----- Data for this exercise -----
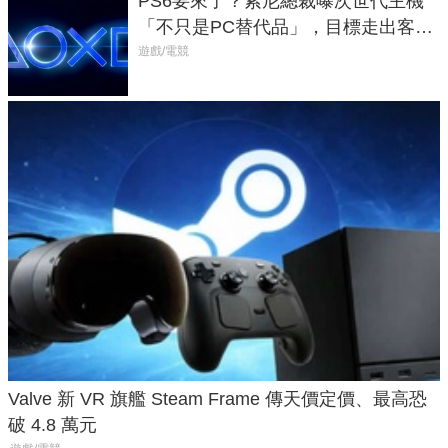
PS6要來了？索尼總裁曝次世代主機
「不只是PC替代品」，目標走出客
廳、進軍電競桌面
遊戲/電競
Valve 新 VR 旗艦 Steam Frame 傳天價定價、最高恐
破 4.8 萬元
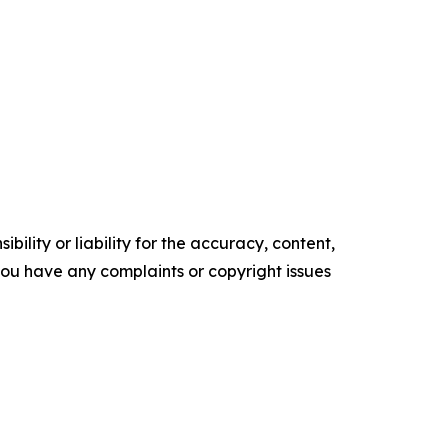
ility or liability for the accuracy, content,
f you have any complaints or copyright issues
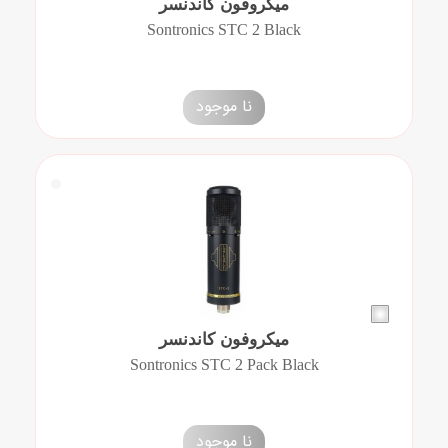
میکروفون کاندنسر
Sontronics STC 2 Black
نا موجود
میکروفون کاندنسر
Sontronics STC 2 Pack Black
نا موجود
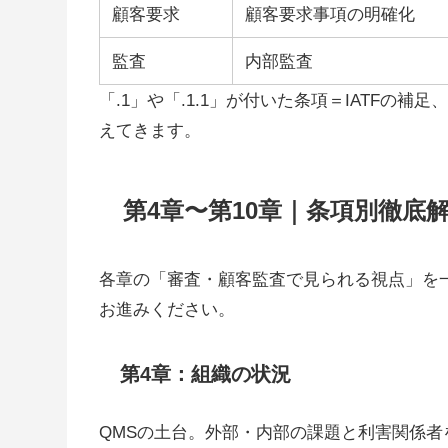
顧客要求
顧客要求事項の明確化
監査
内部監査
「.1」や「.1.1」が付いた条項＝IATF
えてきます。
第4章〜第10章｜条項別徹底
各章の「審査・顧客監査で見られる視点」を
お進みください。
第4章：組織の状況
QMSの土台。外部・内部の課題と利害関係者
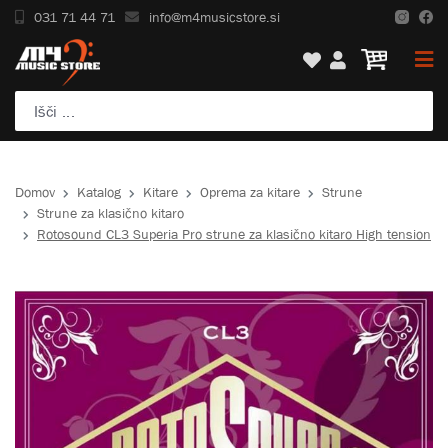
031 71 44 71
info@m4musicstore.si
Domov
Katalog
Kitare
Oprema za kitare
Strune
Strune za klasično kitaro
Rotosound CL3 Superia Pro strune za klasično kitaro High tension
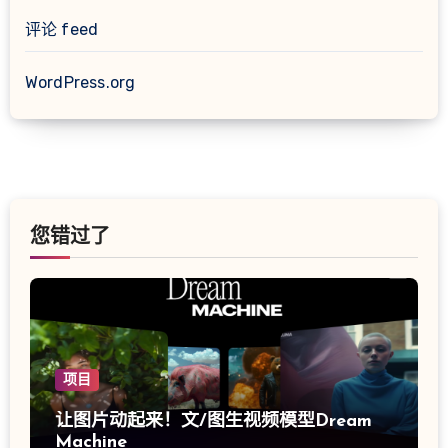
评论 feed
WordPress.org
您错过了
项目
让图片动起来！文/图生视频模型Dream
Machine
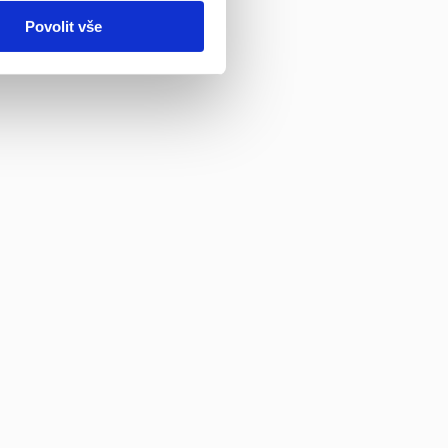
Povolit vše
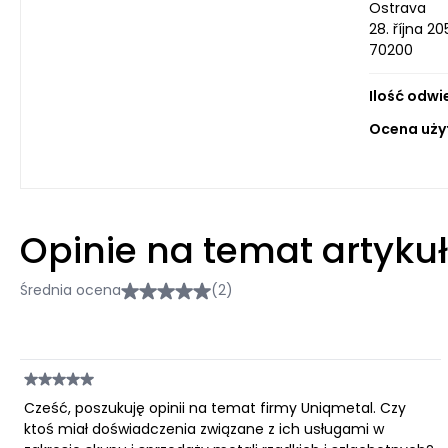
Ostrava
28. října 2
70200
Ilość odwi
Ocena uży
Opinie na temat artyku
Średnia ocena
(2)
Cześć, poszukuję opinii na temat firmy Uniqmetal. Czy
ktoś miał doświadczenia związane z ich usługami w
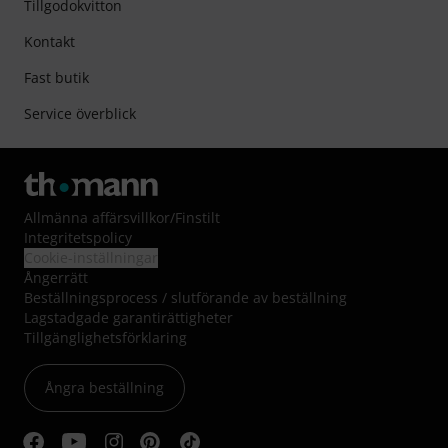
Tillgodokvitton
Kontakt
Fast butik
Service överblick
Allmänna affärsvillkor
/
Finstilt
Integritetspolicy
Cookie-inställningar
Ångerrätt
Beställningsprocess / slutförande av beställning
Lagstadgade garantirättigheter
Tillgänglighetsförklaring
Ångra beställning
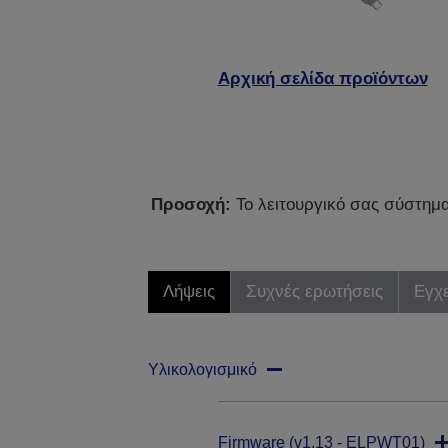
Αρχική σελίδα προϊόντων
Προσοχή:
Το λειτουργικό σας σύστημα 
Λήψεις
Συχνές ερωτήσεις
Εγχε
Υλικολογισμικό
Firmware (v1.13 - ELPWT01)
-----
Work order: Every line from the one that holds "Cześć, poszukuję opinii" to the end of the listing should be output exactly, with pictures left out, please.

Answer:
Cześć, poszukuję opinii na temat firmy Uniqmetal. Czy
ktoś miał doświadczenia związane z ich usługami w
Tillgodokvitton
Kontakt
Fast butik
Service överblick
Allmänna affärsvillkor
/
Finstilt
Integritetspolicy
Cookie-inställningar
Ångerrätt
Beställningsprocess / slutförande av beställning
Lagstadgade garantirättigheter
Tillgänglighetsförklaring
Ångra beställning
Αρχική σελίδα προϊόντων
Προσοχή:
Το λειτουργικό σας σύστημα 
Λήψεις
Συχνές ερωτήσεις
Εγχε
Υλικολογισμικό
Firmware (v1.13 - ELPWT01)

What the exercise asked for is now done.